TMD are materials with chemical formula MX2, where M is a transition metal of group 4–10 (Nb, Ta, Mo, W, etc.) and X a chalcogen such as S, Se, Te. They are studied since long time and, in bulk form, were grown since 1970.12–15 The typical crystal structure (Fig. 1) consists in a stack of a transition metal layer between two chalcogen layers and it can be described as a van der Waals solid with strong (covalent) bonds in 2D plane, while the interaction between different planes is much weaker. Their symmetry is hexagonal or rhombohedral, with atoms arranged in octahedral or trigonal prismatic coordination.
TMD bulk material can be exfoliated with different methods such as scotch tape,16 solvents17 or lithium intercalation.18 More than 40 combinations of M and X were observed,19 with very different characteristics and a large range of electronic properties from metallic to semiconducting to superconducting. Bulk properties differ significantly from the ones of low dimensional, few layer stacks of TMD: for example the bandgap may change from indirect (bulk) to direct (monolayer), resulting in strong enhancement of optical absorption and emission.20 When TMD are thinned down to monolayers, they have the same honeycomb structure of graphene and posses very similar properties, but the most important difference is that they exhibit a finite direct bandgap, from 1 to 2 eV, making 2D TMD ideal candidates for electronic devices, logic circuits, detectors, optoelectronic, photovoltaic, energy storage and catalytic applications.21
Novel properties are observed in monolayer TMD, such as valley polarization: conduction and valence bands of TMD monolayers present two inequivalent valleys at points K and K0, giving a new degree of freedom to carriers.
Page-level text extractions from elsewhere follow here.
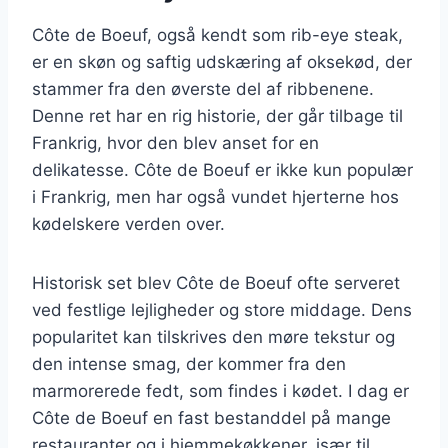
Côte de Boeuf, også kendt som rib-eye steak,
er en skøn og saftig udskæring af oksekød, der
stammer fra den øverste del af ribbenene.
Denne ret har en rig historie, der går tilbage til
Frankrig, hvor den blev anset for en
delikatesse. Côte de Boeuf er ikke kun populær
i Frankrig, men har også vundet hjerterne hos
kødelskere verden over.
Historisk set blev Côte de Boeuf ofte serveret
ved festlige lejligheder og store middage. Dens
popularitet kan tilskrives den møre tekstur og
den intense smag, der kommer fra den
marmorerede fedt, som findes i kødet. I dag er
Côte de Boeuf en fast bestanddel på mange
restauranter og i hjemmekøkkener, især til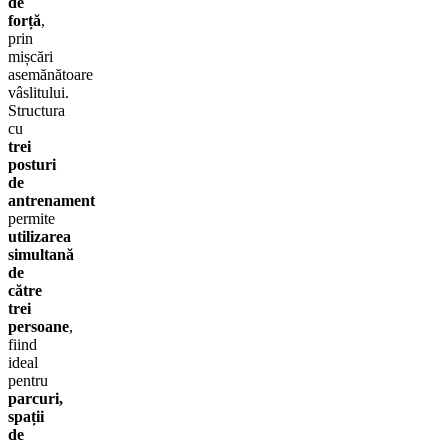
de
forță
,
prin
mișcări
asemănătoare
vâslitului.
Structura
cu
trei
posturi
de
antrenament
permite
utilizarea
simultană
de
către
trei
persoane
,
fiind
ideal
pentru
parcuri,
spații
de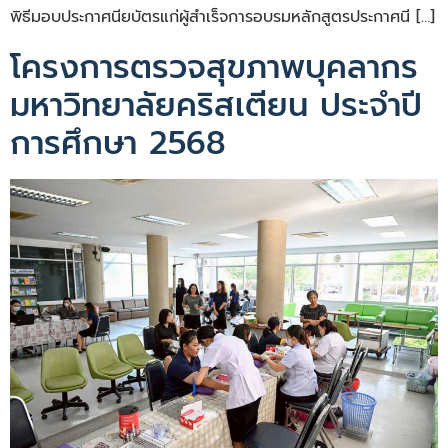
พิธีมอบประกาศนียบัตรแก่ผู้สำเร็จการอบรมหลักสูตรประกาศนี […]
โครงการตรวจสุขภาพบุคลากร
มหาวิทยาลัยคริสเตียน ประจำปี
การศึกษา 2568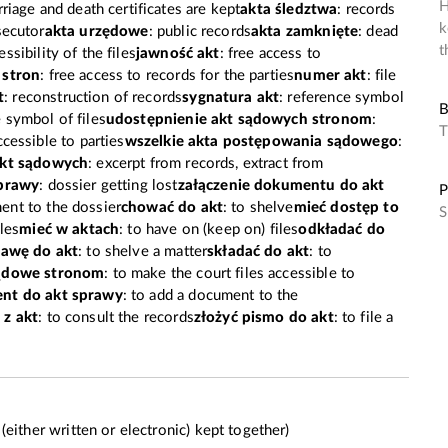
H
rriage and death certificates are kept
akta śledztwa
: records
k
secutor
akta urzędowe
: public records
akta zamknięte
: dead
t
essibility of the files
jawność akt
: free access to
 stron
: free access to records for the parties
numer akt
: file
t
: reconstruction of records
sygnatura akt
: reference symbol
B
 symbol of files
udostępnienie akt sądowych stronom
:
T
ccessible to parties
wszelkie
akta
postępowania sądowego
:
akt sądowych
: excerpt from records, extract from
sprawy
: dossier getting lost
załączenie dokumentu do akt
P
ent to the dossier
chować do akt
: to shelve
mieć dostęp to
S
iles
mieć w aktach
: to have on (keep on) files
odkładać do
rawę do akt
: to shelve a matter
składać do akt
: to
sądowe stronom
: to make the court files accessible to
nt do akt sprawy
: to add a document to the
 z akt
: to consult the records
złożyć pismo do akt
: to file a
 (either written or electronic) kept together)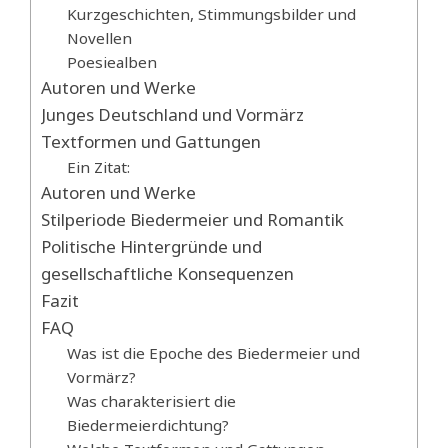
Kurzgeschichten, Stimmungsbilder und
Novellen
Poesiealben
Autoren und Werke
Junges Deutschland und Vormärz
Textformen und Gattungen
Ein Zitat:
Autoren und Werke
Stilperiode Biedermeier und Romantik
Politische Hintergründe und
gesellschaftliche Konsequenzen
Fazit
FAQ
Was ist die Epoche des Biedermeier und
Vormärz?
Was charakterisiert die
Biedermeierdichtung?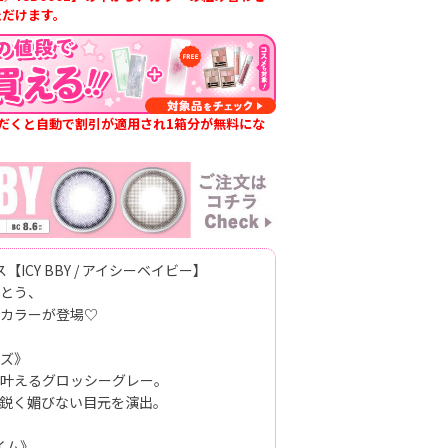
ただけます。
だくと自動で割引が適用され1箱分が無料にな
【ICY BBY / アイシーベイビー】
とう、
カラーが登場♡
ズ》
叶えるグロッシーグレー。
鋭く媚びない目元を演出。
イム》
New device concepts can be based on valleytronics, addressing the carriers by their valley index and permitting a control of information using circular polarized light.22 Moreover, spin–valley coupling may occur, offering a feature that may lead to completely new device design.23
TMD electronic and semiconducting properties (Table 1) make them ideal candidates for the realization of digital electronic devices, FET and transistor, with the possibility to achieve high on/off current ratio.24 Important milestones were achieved with TMD, such as the development of a top-gated MoS2 FET with mobility of 60–70 cm2 V−1 s−1 and on/off ratio of 108 at room temperature,25 inverters with gain between 2 and 16,26,27 phototransistors and photosensors,28,29 gas and biological sensors.30 The trend is now to integrate different building blocks into a single device and to fabricate high performance CMOS based circuits.31
Material | Type | Monolayer bandgap (eV) | Mobility (cm2 V−1 s−1) |
---|---|---|---|
Graphene | Semi metallic | — | 2 × 105 |
Silicene | Semi metallic | — | 1 × 105 (theory) |
Germanene | Semi metallic | — | 1 × 105 (theory) |
BN | Insulating | 5.2 | |
MoS2 | Semiconducting | 1.8 | 200 (Monolayer) |
MoSe2 | Semiconducting | 1.5 | 50 (exfoliated) |
MoTe2 | Semiconducting | 1.1 | 50 (bulk) |
WS2 | Semiconducting | 1.9–2.1 | 100–200 (bulk) |
WSe2 | Semiconducting | 1.7 | 100–500 (bulk) |
WTe2 | Semiconducting | 1.1 | 20 (bulk) |
TaS2 | Metallic super conducting | — | |
TaSe2 | Metallic super conducting | — | |
NbS2 | Metallic super conducting | — | |
NbSe2 | Metallic super conducting | — |
The continuous advance of personal portable devices, smartphones over all, is pushing researchers to develop flexible high performance electronics. Low dimensional materials such as graphene and TMD have high mechanical strength and can be deformed up to 10% before breaking and, thanks to the low dimensionality, they can be deposited or transferred on flexible substrates: this makes TMD ideal candidates for the next generation of portable devices and indeed the first demonstration of flexible devices with these materials already occurred.32,33
Nowadays most of the optoelectronic devices are made from III–V and III–N compounds. Their great success is due to the possibility to form ternary compounds such as InxGa1−xAs, InxGa1−xN, AlxGa1−xAs etc. with different composition. It is thus possible to fabricate lattice matched and mismatched heterostructures, to tune the bandgap, optical emission, absorption, electron properties, etc., and to realize complex devices such as LED, solar cells, photodetectors. TMD and 2D nanosheets such as graphene and boron nitride can be considered as a new class of materials that in principle would permit to obtain ternary compounds and stacked layers similar to the one realized for III–V compounds. Theoretical models predict that mix of TMD is thermodynamically stable34 and the bandgap of a ternary alloy can be continuously tuned.35,36 Stacks of exfoliated 2D material were combined to realize LED by van der Waals heterostructures.32
Most of TMD devices developed so far were realized from mechanically exfoliated sheets. Although flakes quality is very high and excellent proof of concepts may be obtained in this way, the method pose critical limits on large scale production. In order to target TMD industrial applications it is mandatory to develop reliable and high-throughput deposition techniques on large area substrates, and compatibility with the current systems and processes could be a tremendous added value. Control of the precursors flow in the vapour phase through the use of gases or controlled evaporation of liquid precursors would permit to increase deposition reproducibility. Chemical vapour deposition (CVD) and atomic layer deposition (ALD) are nowadays the most used processes to realize almost all kind of electronic devices with the current used materials (Si, Ge, III–V, III–N, oxides, etc.): it would be highly desirable to develop TMD synthesis processes that share the same deposition equipments used for other compounds, since it could open the possibility to directly integrate TMD with other materials.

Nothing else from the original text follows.